Sarcopenia, the loss of muscle mass and strength with ageing, is a prevalent condition in older adults, particularly those with chronic lung diseases like COPD and interstitial lung disease. The condition exacerbates the decline in physical ability, leading to decreased mobility, impaired quality of life, and increased disability. Sarcopenia's prevalence varies across populations, estimated to affect up to 10% of adults over 60 worldwide, with higher rates reported in studies employing consensus definitions of sarcopenia. The prevalence is even higher in patients with chronic lung diseases, reaching up to 26.6%. Sarcopenia's impact on health-related quality of life has been widely investigated. The condition is associated with various comorbidities, including chronic heart failure, obesity, diabetes, and chronic kidney disease, all negatively impacting the quality of life. The proposed study's primary aim is to assess the feasibility of the FACS (finding, assessing, confirming, severity) approach in determining sarcopenia's prevalence in the chronic lung disease population. FACS includes screening, strength measurements, and bioelectrical impedance analysis (BIA) to confirm sarcopenia. The study will also explore potential mechanisms associated with sarcopenia in this population, using proteome and single-cell transcriptome profiles. These multi-omics approaches provide a comprehensive view of the cellular and molecular changes underlying sarcopenia.In particular, the study will evaluate patient acceptance, time efficiency of each test, and recruitment effectiveness. The outcomes will guide the design and execution of subsequent, larger studies and provide preliminary data for power calculation for the full-scale study.
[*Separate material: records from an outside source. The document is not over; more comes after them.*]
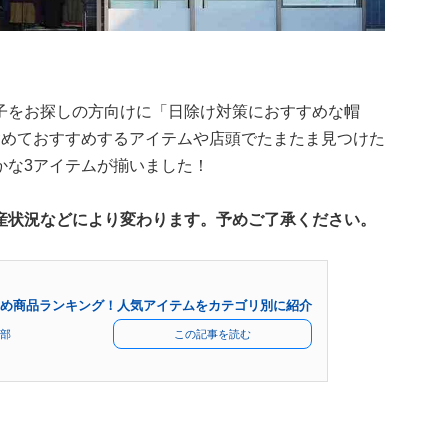
子をお探しの方向けに「日除け対策におすすめな帽
含めておすすめするアイテムや店頭でたまたま見つけた
かな3アイテムが揃いました！
産状況などにより変わります。予めご了承ください。
め商品ランキング！人気アイテムをカテゴリ別に紹介
部
この記事を読む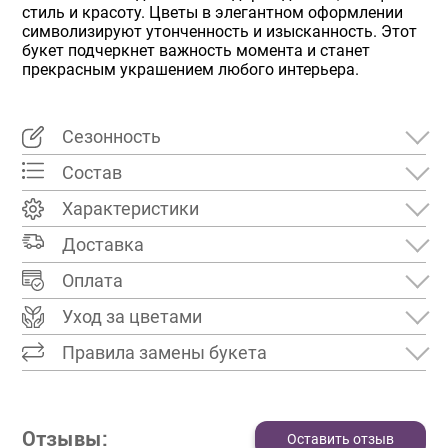
стиль и красоту. Цветы в элегантном оформлении
символизируют утонченность и изысканность. Этот
букет подчеркнет важность момента и станет
прекрасным украшением любого интерьера.
Сезонность
Состав
Характеристики
Доставка
Оплата
Уход за цветами
Правила замены букета
Отзывы:
Оставить отзыв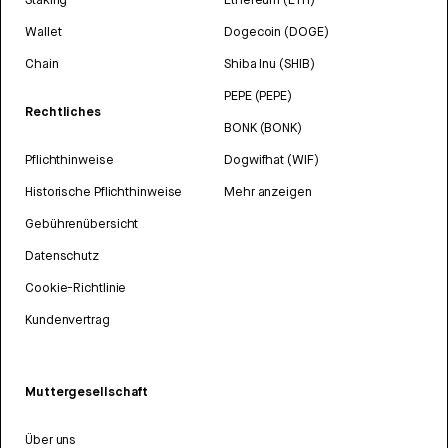
Wallet
Dogecoin (DOGE)
Chain
Shiba Inu (SHIB)
PEPE (PEPE)
Rechtliches
BONK (BONK)
Pflichthinweise
Dogwifhat (WIF)
Historische Pflichthinweise
Mehr anzeigen
Gebührenübersicht
Datenschutz
Cookie-Richtlinie
Kundenvertrag
Muttergesellschaft
Über uns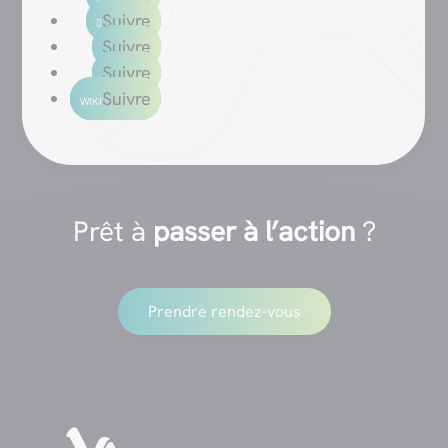
Suivre
Suivre
Suivre
Suivre
Prêt à
passer à l’action
?
Prendre rendez-vous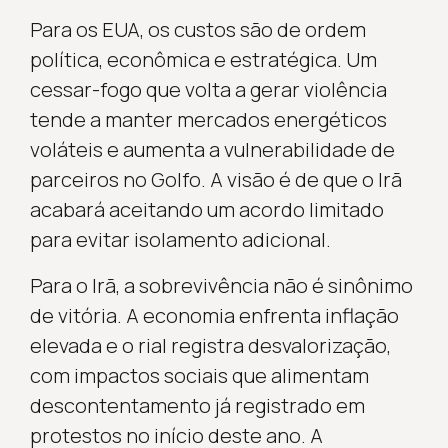
Para os EUA, os custos são de ordem
política, econômica e estratégica. Um
cessar-fogo que volta a gerar violência
tende a manter mercados energéticos
voláteis e aumenta a vulnerabilidade de
parceiros no Golfo. A visão é de que o Irã
acabará aceitando um acordo limitado
para evitar isolamento adicional.
Para o Irã, a sobrevivência não é sinônimo
de vitória. A economia enfrenta inflação
elevada e o rial registra desvalorização,
com impactos sociais que alimentam
descontentamento já registrado em
protestos no início deste ano. A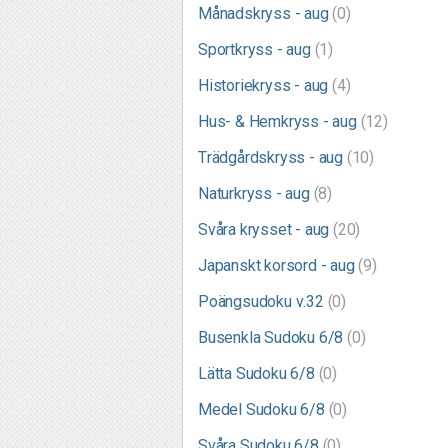
Månadskryss - aug
(0)
Sportkryss - aug
(1)
Historiekryss - aug
(4)
Hus- & Hemkryss - aug
(12)
Trädgårdskryss - aug
(10)
Naturkryss - aug
(8)
Svåra krysset - aug
(20)
Japanskt korsord - aug
(9)
Poängsudoku v.32
(0)
Busenkla Sudoku 6/8
(0)
Lätta Sudoku 6/8
(0)
Medel Sudoku 6/8
(0)
Svåra Sudoku 6/8
(0)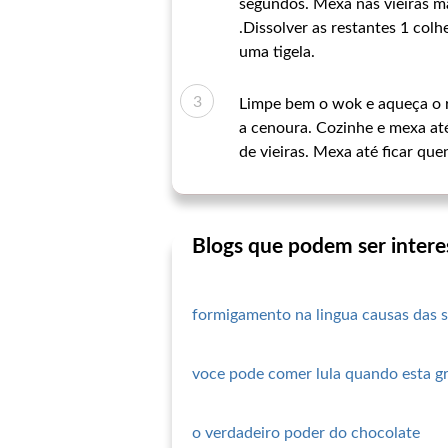
segundos. Mexa nas vieiras ma
.Dissolver as restantes 1 col
uma tigela.
Limpe bem o wok e aqueça o re
a cenoura. Cozinhe e mexa até
de vieiras. Mexa até ficar que
Blogs que podem ser intere
formigamento na lingua causas das 
voce pode comer lula quando esta g
o verdadeiro poder do chocolate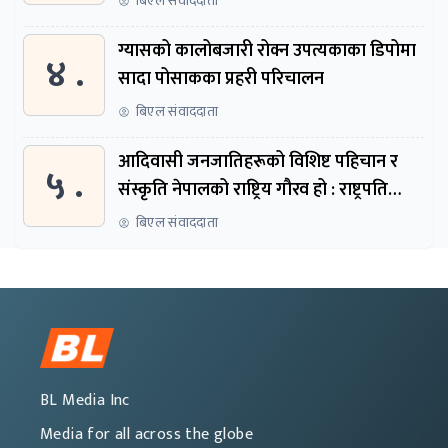
बिएल संवाददाता
ग्यासको कालोबजारी रोक्न उपत्यकाका डिपोमा
४ .
सादा पोसाकका प्रहरी परिचालन
बिएल संवाददाता
आदिवासी जनजातिहरूको विशिष्ट पहिचान र
५ .
संस्कृति नेपालको राष्ट्रिय गौरव हो : राष्ट्रपति
पौडेल
बिएल संवाददाता
BL Media Inc
Media for all across the globe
NCT ID: NCT06310577 Not yet recruiting - Pulmonary Disease Clinical Trials

Evaluation of Leak-Free Bronchoscope Adapter to Limit Ventilated Air Volume Loss During Bronchoscopy

Start date: April 2024
Phase: N/A
Study type: Interventional

The purpose of this research is to evaluate the ability of a new bronchoscope adapter called "leak-free adapter" to limit the amount of air leaking out to the operating room (OR) from the ventilator in intubated patients who undergo bronchoscopy.

NCT ID: NCT06306482 Not yet recruiting - Lung Diseases Clinical Trials

Determination of Posture in Patients With Restrictive and Obstructive Lung Disease

Start date: March 7, 2024
Phase:
Study type: Observational

The aim of this study is to determine posture and posture related factors in patients with restrictive and obstructive lung disease.